Bhim Shumsher contained the British interests in Nepal to economic support in exchange for Gurkha soldiers for the British Army. He invited William Birdwood, commander-in-chief of the British forces in India, to Kathmandu in 1930. Bhim Shumsher visited Calcutta in 1931 to meet with viceroy Lord Irwin about their relations with Tibet, since the British wanted to develop a trade route with Tibet via Nepal. Relations between Tibet and Nepal were deteriorating, however, and the British wanted to mediate the dispute. After his visit to India, he was honored by Indian and Chinese governments.

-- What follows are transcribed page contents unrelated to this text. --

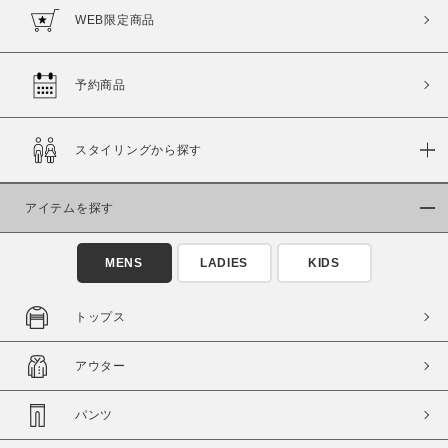
WEB限定商品
予約商品
スタイリングから探す
アイテムを探す
MENS
LADIES
KIDS
トップス
アウター
パンツ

The threat of an armed Tibetan-Nepalese conflict arose in the spring of 1930. Relations between Tibet and Nepal had soured since August 1929 because of what Bhim Shumsher saw as Lhasa's maltreatment of S. Gyalpo, a Tibetan-Nepalese who was arrested in the city; Bhim Shumsher's diplomats said that Gyalpo was a Nepalese subject, and the Tibetans disagreed. Gyalpo escaped from custody, and sought shelter at the Nepalese embassy in Lhasa. Tibetan police entered the embassy and took Gyalpo away; the move outraged Bhim Shumsher, who ordered the mobilization of troops in preparation for war against Tibet in February 1930.

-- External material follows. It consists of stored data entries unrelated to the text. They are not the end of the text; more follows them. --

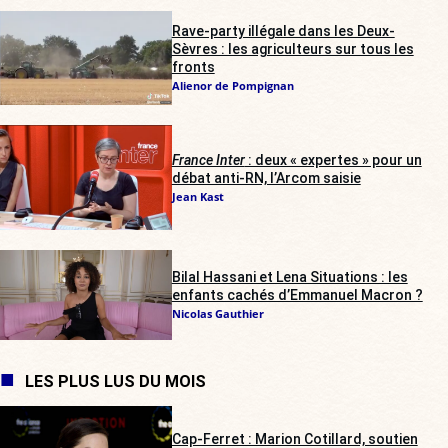
Rave-party illégale dans les Deux-
Sèvres : les agriculteurs sur tous les
fronts
Alienor de Pompignan
France Inter
: deux « expertes » pour un
débat anti-RN, l’Arcom saisie
Jean Kast
Bilal Hassani et Lena Situations : les
enfants cachés d’Emmanuel Macron ?
Nicolas Gauthier
LES PLUS LUS DU MOIS
Cap-Ferret : Marion Cotillard, soutien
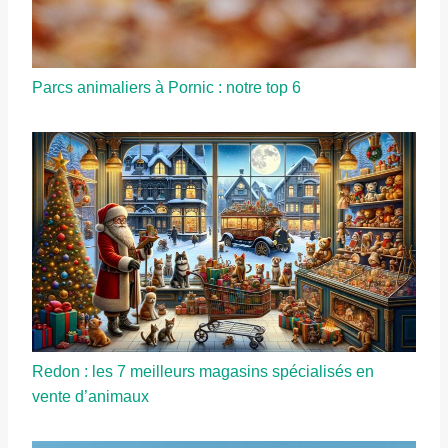
Parcs animaliers à Pornic : notre top 6
Redon : les 7 meilleurs magasins spécialisés en
vente d’animaux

Tensions between the countries placed a heavy burden on Tibetan military defense, and Chiang Kai-shek informed the 13th Dalai Lama of his willingness to send troops and officials to assist the Tibetans in their fight against the Nepalese. Although the Dalai Lama tactfully declined what he saw as the entry of Han Chinese troops (and officials) into Tibet, Chiang Kai-shek continued to display goodwill towards the Tibetans by promising to exercise diplomatic pressure on British India and Nepal in the Tibetan-Nepalese dispute.

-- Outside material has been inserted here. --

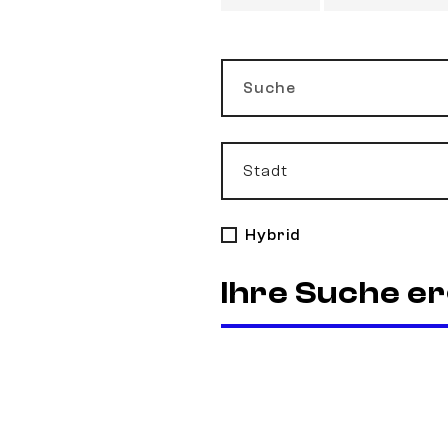
Suche
Stadt
Hybrid
Ihre Suche er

The head of the Mongolian and Tibetan Affairs Commission and Chiang Kai-Shek's key deputy, Ma Fuxiang, arranged for a diplomatic initiative with Nepal on behalf of Chiang. Chiang's officials reached Kathmandu via India in September 1930 to meet Bhim Shumsher, who was informed that they came to "offer the services of the Chinese government to settle the dispute." The delegation presented Bhim Shumsher with gifts from Chiang Kai-Shek which included porcelain, ancient Chinese textiles, lacquerware, jade, ivory, and other Chinese artifacts. Bhim Shumsher repudiated the Chinese government's claims of involvement in any issue between Tibet and Nepal, however, and noted that British-led mediation had already helped reach a peaceful settlement. The result suggested to China that Chiang Kai-shek's efforts led to the peaceful resolution between Tibet and Nepal, and he had protected Chinese sovereignty.

Bhim Shumsher continued to develop diplomatic relations with Kuomintang politicians during his rule, and balanced relations with the British Raj in India. He also developed diplomatic relations with Japan and several European powers.